The effect is produced by two factors – the geometry of the discs and the position where the speaker and the listener stand. The Discs are parabolic in shape. The jump of a frog along jumper, springboard diver and pole-vaulter as well as the motion of a discuss, a shot put and a javelin are parabolic. Several comets are known to move in parabolic orbits. Just as we describe a circle with a fixed point, namely its centre, a fixed point known as focus also describes a parabola. The focus lies in front lies in front of the parabolic curve. In this exhibit the position of the speaker as well as the listener is the focus of the parabolic discs. One of the properties of the focus of the parabolic surface as applied to sound is that the waves emanating at the focus and incident on the surface are reflected and rendered parallel. The reflected waves strike the parabolic surface at the other end and converge at the focus. Since sound waves converge, their intensity is maximum there. This is similar to burning a piece of paper in sunlight with the help of a converging (convex) lens, where the lens collects the parallel beam of sunlight and converges them to a point. At that print, the intensity of light is high.
Parabolic surface, because of this property to bring waves to a focus, thereby increasing the intensity of the waves, find a number of applications. The dish antenna we see with the cable operator is one such. The radio waves transmitted by the various channels are collected by the dish antenna. The receiver is placed at the focus of the antenna. The radio signals received are amplified and transmitted to our houses through cables.
Parabolic surfaces help the astronomers immensely. It is common knowledge that telescopes are used to study the celestial objects like the planets, stars and galaxies. The primary aim of such telescopes is not magnifying the object but to gather more light for accurate analysis. It is the study of light from those objects that ultimately leads to have a glimpse of the dynamic processes that punctuate their very existence. Many large telescopes, including the one at Vainu Bappu Observatory in Tamilnadu, have parabolic shapes to enhance their light gathering capacity.
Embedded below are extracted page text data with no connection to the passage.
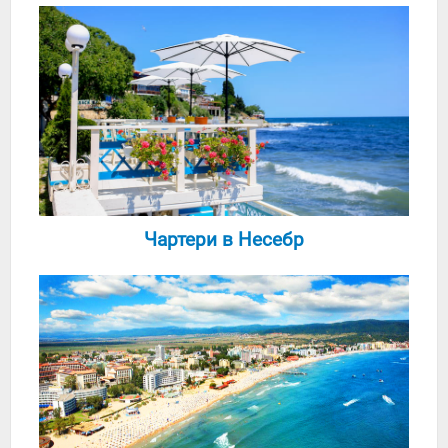
Чартери в Несебр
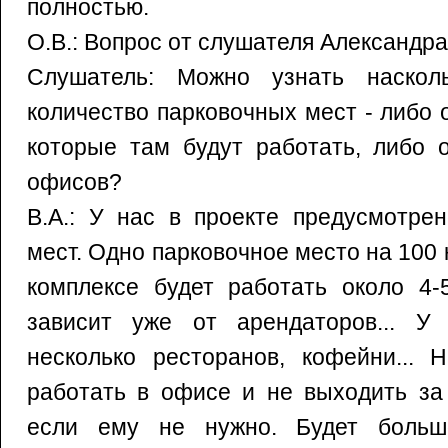
полностью.
О.В.: Вопрос от слушателя Александра
Слушатель: Можно узнать насколь
количество парковочных мест - либо 
которые там будут работать, либо 
офисов?
В.А.: У нас в проекте предусмотре
мест. Одно парковочное место на 100 
комплексе будет работать около 4-
зависит уже от арендаторов... У
несколько ресторанов, кофейни... 
работать в офисе и не выходить за
если ему не нужно. Будет больш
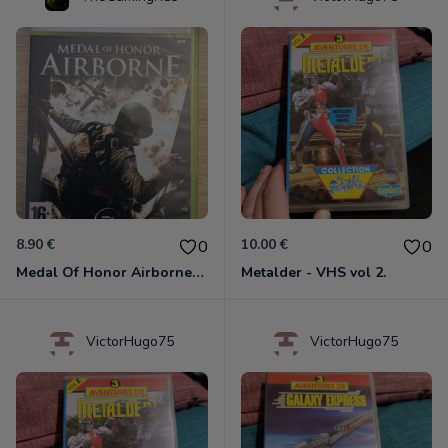
8.90 €
10.00 €
0
0
Medal Of Honor Airborne Xbox 360
Metalder - VHS vol 2.
VictorHugo75
VictorHugo75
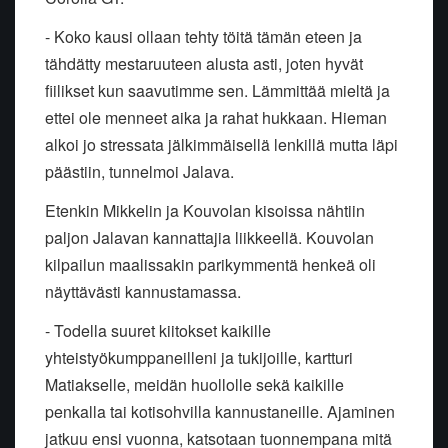
- Koko kausi ollaan tehty töitä tämän eteen ja
tähdätty mestaruuteen alusta asti, joten hyvät
fiilikset kun saavutimme sen. Lämmittää mieltä ja
ettei ole menneet aika ja rahat hukkaan. Hieman
alkoi jo stressata jälkimmäisellä lenkillä mutta läpi
päästiin, tunnelmoi Jalava.
Etenkin Mikkelin ja Kouvolan kisoissa nähtiin
paljon Jalavan kannattajia liikkeellä. Kouvolan
kilpailun maalissakin parikymmentä henkeä oli
näyttävästi kannustamassa.
- Todella suuret kiitokset kaikille
yhteistyökumppaneilleni ja tukijoille, kartturi
Matiakselle, meidän huollolle sekä kaikille
penkalla tai kotisohvilla kannustaneille. Ajaminen
jatkuu ensi vuonna, katsotaan tuonnempana mitä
Then, there are celestial objects that emit less energetic radio waves that our eyes are insensitive to. The parabolic antenna, like the ones used by the cable operators, sense the radio signals from objects located even beyond the realms of our galaxy, the Milky Way. An analysis of the radio waves provides additional information about the object hitherto not known through studying visible light alone. One advantage with radio telescope is that, one does not need highly polished surface that an optical telescope demands. Since the radio waves have longer wavelengths, even a parabolic mesh is akin to a mirror.